I'm going to skip over my initial response to this, because I realized I misunderstood what you were asking. From the checking up I've done at Dell's site, it looks like they don't offer any sort of Vista on disc option anymore, I mean it seems like they sell their systems with Vista pre-installed on the computer with no backup, no way to restore it from disc. When I got my laptop that was an option that I believe I picked, but now it looks like it's no option at all.
So.. it would seem that if you wiped your hard drive clean to install XP on it you wouldn't have any way to reinstall Vista at a later date. This is only a guess based on some preliminary checking at Dell's site. Gateway's site seems to mirror this.. and actually, I do seem to remember reading that MS wasn't going to be allowing manufacturers to include restore discs with Vista systems. I do not approve of that in the slightest.. a hallmark is Windows systems is that they run best if you wipe them clean and install them fresh every so often (I don't actually do that though, I do an insane amount of customization to my systems, it would take me days if not weeks to restore everything I had done before). What MS is doing is trying to force people to purchase computers with OEM installed Vista on them, and then at a later date if they want to reinstall a fresh copy of Vista make them purchase a retail boxed version as well...
A similar trick seems to have been used on the upgrade versions of Vista. From the fine print it would seem that you can only install that once as well, unlike all their previous upgrade versions.
Microsoft don't want people to be able to put Vista away for a while, they want to force it on the world NOW. And they want to prevent people from going back to XP. Another aspect of the Vista upgrade is that the moment you install it, it invalidates your XP license so you can't go back to it (which is also why I suspect you can't reinstall it, you have to have XP already installed to use the upgrade, but you shouldn't be able to reinstall XP because it kills the license).

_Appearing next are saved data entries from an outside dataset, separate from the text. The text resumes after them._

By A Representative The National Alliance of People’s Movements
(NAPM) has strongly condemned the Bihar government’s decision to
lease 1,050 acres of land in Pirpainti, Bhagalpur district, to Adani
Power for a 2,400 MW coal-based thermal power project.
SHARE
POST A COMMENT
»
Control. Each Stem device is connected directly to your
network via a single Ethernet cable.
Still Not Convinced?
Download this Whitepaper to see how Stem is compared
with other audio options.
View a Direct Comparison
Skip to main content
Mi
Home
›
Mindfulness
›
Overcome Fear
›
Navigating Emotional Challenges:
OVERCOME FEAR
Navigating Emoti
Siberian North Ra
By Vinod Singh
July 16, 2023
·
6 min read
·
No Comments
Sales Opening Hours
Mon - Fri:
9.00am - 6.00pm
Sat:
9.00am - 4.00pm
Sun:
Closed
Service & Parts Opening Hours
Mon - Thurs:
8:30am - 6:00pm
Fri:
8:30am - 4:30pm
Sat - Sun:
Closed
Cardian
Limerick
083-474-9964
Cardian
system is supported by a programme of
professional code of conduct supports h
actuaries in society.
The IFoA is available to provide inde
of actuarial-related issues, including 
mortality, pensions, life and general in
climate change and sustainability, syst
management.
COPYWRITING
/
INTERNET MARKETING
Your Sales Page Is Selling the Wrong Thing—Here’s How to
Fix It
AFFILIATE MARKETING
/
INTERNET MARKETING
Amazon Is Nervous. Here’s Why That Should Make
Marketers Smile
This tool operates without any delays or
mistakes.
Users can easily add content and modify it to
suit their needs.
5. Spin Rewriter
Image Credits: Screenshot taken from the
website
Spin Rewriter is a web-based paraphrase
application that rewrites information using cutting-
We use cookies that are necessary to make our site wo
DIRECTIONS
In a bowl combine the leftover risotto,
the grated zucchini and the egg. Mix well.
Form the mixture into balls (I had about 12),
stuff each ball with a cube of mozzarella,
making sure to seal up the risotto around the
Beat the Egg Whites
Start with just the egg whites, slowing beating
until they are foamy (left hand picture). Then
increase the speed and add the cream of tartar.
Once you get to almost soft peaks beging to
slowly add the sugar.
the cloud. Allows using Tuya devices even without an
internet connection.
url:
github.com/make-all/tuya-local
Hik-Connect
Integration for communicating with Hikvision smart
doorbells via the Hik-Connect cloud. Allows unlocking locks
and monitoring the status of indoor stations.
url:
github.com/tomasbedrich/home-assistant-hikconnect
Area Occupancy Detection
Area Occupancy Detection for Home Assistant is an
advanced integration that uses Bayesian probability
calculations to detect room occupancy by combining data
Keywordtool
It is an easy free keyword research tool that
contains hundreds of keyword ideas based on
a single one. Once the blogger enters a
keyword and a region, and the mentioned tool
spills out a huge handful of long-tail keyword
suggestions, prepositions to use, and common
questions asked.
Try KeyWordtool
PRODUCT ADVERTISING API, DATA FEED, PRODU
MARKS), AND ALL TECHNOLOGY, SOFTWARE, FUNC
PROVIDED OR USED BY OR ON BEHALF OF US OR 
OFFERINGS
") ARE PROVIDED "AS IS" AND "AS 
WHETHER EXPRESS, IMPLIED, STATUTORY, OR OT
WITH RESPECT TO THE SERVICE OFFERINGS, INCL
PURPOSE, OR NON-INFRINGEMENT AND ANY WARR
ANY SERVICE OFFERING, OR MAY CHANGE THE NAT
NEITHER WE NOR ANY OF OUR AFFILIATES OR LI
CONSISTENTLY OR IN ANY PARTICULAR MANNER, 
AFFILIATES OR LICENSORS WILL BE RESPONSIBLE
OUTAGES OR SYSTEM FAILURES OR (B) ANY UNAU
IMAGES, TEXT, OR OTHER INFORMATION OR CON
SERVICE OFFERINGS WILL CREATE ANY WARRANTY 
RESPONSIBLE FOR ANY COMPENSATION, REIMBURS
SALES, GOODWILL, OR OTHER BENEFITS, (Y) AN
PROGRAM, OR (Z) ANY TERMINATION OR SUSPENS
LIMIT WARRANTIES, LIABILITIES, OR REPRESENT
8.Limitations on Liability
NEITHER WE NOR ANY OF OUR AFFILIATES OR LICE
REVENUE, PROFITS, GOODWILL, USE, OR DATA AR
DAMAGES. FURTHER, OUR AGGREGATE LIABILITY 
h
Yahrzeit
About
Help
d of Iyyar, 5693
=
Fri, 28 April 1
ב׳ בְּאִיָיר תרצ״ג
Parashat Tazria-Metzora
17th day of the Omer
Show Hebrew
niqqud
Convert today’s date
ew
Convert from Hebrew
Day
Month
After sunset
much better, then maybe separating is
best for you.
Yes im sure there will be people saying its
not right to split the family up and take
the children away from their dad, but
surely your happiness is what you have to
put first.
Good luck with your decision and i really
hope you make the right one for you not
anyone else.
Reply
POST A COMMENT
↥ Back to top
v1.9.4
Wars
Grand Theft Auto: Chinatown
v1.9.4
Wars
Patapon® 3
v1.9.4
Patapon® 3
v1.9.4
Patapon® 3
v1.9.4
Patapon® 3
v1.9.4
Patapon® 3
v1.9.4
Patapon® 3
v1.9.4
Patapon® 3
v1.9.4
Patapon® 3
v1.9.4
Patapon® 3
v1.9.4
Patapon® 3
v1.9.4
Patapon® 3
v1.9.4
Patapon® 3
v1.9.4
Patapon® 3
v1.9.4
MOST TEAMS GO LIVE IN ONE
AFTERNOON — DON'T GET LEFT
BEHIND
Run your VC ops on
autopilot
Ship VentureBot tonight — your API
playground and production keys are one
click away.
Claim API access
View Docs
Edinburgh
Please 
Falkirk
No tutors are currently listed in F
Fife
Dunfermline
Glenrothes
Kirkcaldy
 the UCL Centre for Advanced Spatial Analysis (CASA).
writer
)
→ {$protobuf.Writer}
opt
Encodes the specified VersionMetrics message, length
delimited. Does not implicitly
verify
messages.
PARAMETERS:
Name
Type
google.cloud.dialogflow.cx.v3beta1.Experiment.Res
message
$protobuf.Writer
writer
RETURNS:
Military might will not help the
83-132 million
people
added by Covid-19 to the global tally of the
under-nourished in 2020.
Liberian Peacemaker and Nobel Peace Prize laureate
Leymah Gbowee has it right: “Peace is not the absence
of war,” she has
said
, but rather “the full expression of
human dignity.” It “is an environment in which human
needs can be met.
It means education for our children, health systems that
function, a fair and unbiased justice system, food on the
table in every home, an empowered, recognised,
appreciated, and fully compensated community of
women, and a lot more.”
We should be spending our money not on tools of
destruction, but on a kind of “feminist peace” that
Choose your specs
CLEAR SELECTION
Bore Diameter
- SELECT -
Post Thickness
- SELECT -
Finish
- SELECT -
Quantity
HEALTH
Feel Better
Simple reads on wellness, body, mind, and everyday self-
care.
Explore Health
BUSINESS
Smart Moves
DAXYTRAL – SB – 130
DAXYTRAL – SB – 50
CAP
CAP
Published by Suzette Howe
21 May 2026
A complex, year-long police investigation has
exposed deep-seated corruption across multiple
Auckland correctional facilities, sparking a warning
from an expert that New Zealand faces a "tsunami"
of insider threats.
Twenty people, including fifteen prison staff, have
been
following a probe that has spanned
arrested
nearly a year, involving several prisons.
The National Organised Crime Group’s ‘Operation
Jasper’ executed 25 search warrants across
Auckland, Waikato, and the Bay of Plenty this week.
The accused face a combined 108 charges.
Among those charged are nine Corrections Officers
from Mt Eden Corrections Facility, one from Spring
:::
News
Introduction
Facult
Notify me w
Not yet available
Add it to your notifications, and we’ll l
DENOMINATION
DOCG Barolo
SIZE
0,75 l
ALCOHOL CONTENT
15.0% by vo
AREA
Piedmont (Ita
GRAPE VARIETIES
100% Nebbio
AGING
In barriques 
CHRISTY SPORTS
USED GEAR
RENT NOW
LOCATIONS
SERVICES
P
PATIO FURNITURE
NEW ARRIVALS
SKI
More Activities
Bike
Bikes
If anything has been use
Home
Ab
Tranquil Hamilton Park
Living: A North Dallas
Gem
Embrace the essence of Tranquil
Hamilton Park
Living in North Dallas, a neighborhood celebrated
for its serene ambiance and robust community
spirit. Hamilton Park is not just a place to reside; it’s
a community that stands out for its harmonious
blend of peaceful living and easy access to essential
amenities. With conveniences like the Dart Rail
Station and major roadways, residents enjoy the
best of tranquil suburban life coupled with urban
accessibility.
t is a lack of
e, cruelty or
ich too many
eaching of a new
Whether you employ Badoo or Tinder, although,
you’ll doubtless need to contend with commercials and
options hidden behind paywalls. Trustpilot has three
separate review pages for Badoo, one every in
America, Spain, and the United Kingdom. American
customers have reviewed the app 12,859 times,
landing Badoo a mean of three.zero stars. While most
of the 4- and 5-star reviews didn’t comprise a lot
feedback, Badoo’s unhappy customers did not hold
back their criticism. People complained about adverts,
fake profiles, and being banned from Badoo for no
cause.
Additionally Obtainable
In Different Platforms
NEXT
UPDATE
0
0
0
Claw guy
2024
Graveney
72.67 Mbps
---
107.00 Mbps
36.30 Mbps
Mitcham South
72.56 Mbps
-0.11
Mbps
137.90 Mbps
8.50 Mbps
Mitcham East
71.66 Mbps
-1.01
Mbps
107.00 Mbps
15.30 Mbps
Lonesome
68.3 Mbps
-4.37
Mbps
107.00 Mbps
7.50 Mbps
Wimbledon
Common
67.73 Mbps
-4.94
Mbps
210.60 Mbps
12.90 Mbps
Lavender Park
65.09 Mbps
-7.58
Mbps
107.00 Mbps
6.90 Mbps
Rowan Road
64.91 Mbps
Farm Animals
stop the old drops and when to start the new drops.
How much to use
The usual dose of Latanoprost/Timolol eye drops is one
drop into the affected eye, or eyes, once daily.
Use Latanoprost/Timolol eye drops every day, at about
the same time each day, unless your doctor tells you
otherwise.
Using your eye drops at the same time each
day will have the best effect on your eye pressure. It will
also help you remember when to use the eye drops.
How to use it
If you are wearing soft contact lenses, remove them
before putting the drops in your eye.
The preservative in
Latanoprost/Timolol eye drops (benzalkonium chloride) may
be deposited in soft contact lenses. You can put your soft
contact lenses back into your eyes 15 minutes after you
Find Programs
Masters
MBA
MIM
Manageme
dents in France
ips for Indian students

As a side note, Dell offers SOME systems with XP as an optional OS. Mostly it seems that their business systems are the ones that can come with XP. Since you already own a copy of XP that isn't a great improvement, but.. also Gateway seems to have it as an option, although you can't do it from their website, they say you have to call them to order XP systems.
If you did purchase a Vista system and wiped the drive clean (accepting the loss of Vista), you would at least end up with a much faster, cleaner running system since it wouldn't be loaded down with all the trialware that manufacturers load systems down with. You'd have to find any drivers that might be needed, like for the sound card or the video card, and I'm always uncertain about how easy it would be to find them. In the case of my Dell laptop it's easy, their website makes them all available after I tell them what kind of laptop I have.
Personally.. my plan is to resist Vista as long as possible. I'd say I'll NEVER touch it, not even with a twenty foot pole.. but with the way MS operates, and the way the justice department has totally fallen asleep at the wheel of the whole issue of protecting the public from anti-competitive behavior, I may have no choice at some point. Or rather my only choice may end up being Mac or Windows, I suspect MS is working to lock the PC architecture down so that other OSes like Linux (or even XP) can't be used on it.
It may come down to grabbing the best of the last of the open architecture hardware and building myself the best last generation system I can, and seeing how long it lasts me.. hoping, in the meanwhile, that if nothing else the international community, like the EU, might be able to force MS to change their ways.